In 1936, Black Americans switched parties, when we voted to elect Democrat Franklin Roosevelt to a second term in office. It was not a vote for the Democratic Party, but a vote for Roosevelt the man, because he offered a “New Deal” to all Americans– one sorely needed by Blacks after the economic devastation caused by the Great Depression.
Roosevelt was willing to use the power (and the money) of the federal government to create jobs, provide a social security safety net for all Americans– including blacks and women. Republicans were adamantly opposed to this expanded role for the federal government (and still are today), and so the rift between Blacks and the Republican Party was born. It has persisted until this day.
Trump’s call for a different type of involvement by the federal government– seen by many blacks and whites alike as a call for a return to “olden days”– and his unbridled support for police in the face of the killing of George Floyd and other clear instances of excessive force is almost guaranteed to keep the vast majority of blacks away from the GOP.
So, it was no surprise to Blacks when Trump campaign officials defended the rally.
“As the party of Lincoln, Republicans are proud of the history of Juneteenth,” Katrina Pierson told the press. Pierson is senior adviser to the Trump campaign. “President Trump has built a record of success for Black Americans, including unprecedented low unemployment prior to the global pandemic, all-time high funding for Historically Black Colleges and Universities, and criminal justice reform.”
This “record of success,” however, is more Trump-speak– smoke, mirrors and misdirection.
While it’s true that Black unemployment reached a record low during the Trump administration (5.4% in August), the trend started under Obama, when Black unemployment dropped almost steadily from a recession high of 16.8% in March 2010 to 7.8% in January 2017. Giving credit where it is due, however, improvement did continue under Trump until the pandemic showed up. And Trump is not the first president to take credit for economic gains that began under a former administration.
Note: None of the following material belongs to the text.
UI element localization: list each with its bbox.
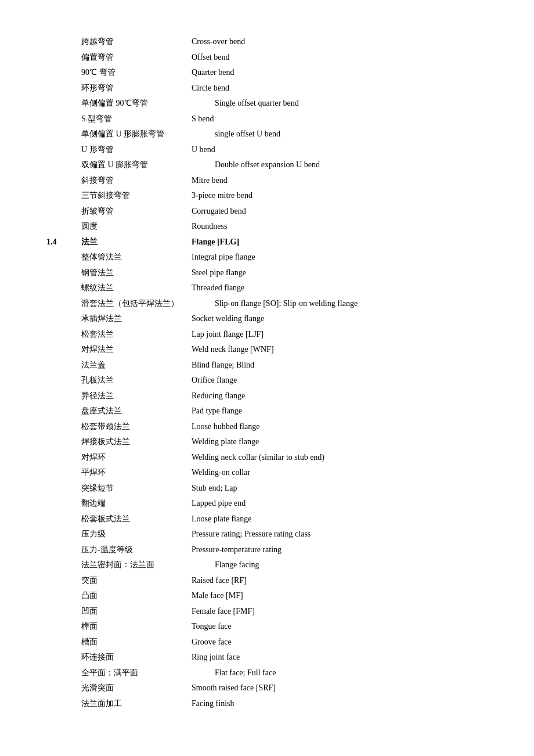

But joblessness is only one indicator. For those actually working, a black household earned median income of $41,361 in 2018 under Trump. In 2000, under Obama, the median income was $43,380, according to the Census Bureau. “Best everything?” Simply not true.
Trump did come through for Black Colleges and Universities. He didn’t “rescue” them as he claimed, but the funding stream that was passed by Congress certainly helps. Over the last three years, HBCUs have seen a collective increase of more than $200 million in funding.
But as always with Trump, it’s a mixed message. Every year Trump’s White House proposes deep cuts to higher education. The 2018 White House proposal to restructure and slash TRIO programs by 40 percent, for example, would disproportionately affect HBCU students. Add to this the fact that Trump also has proposed eliminating the Strengthening Historically Black Colleges program, and his funding of HCBUs could be viewed, in the words of Wonderland Alice, as “curiouser and curiouser.”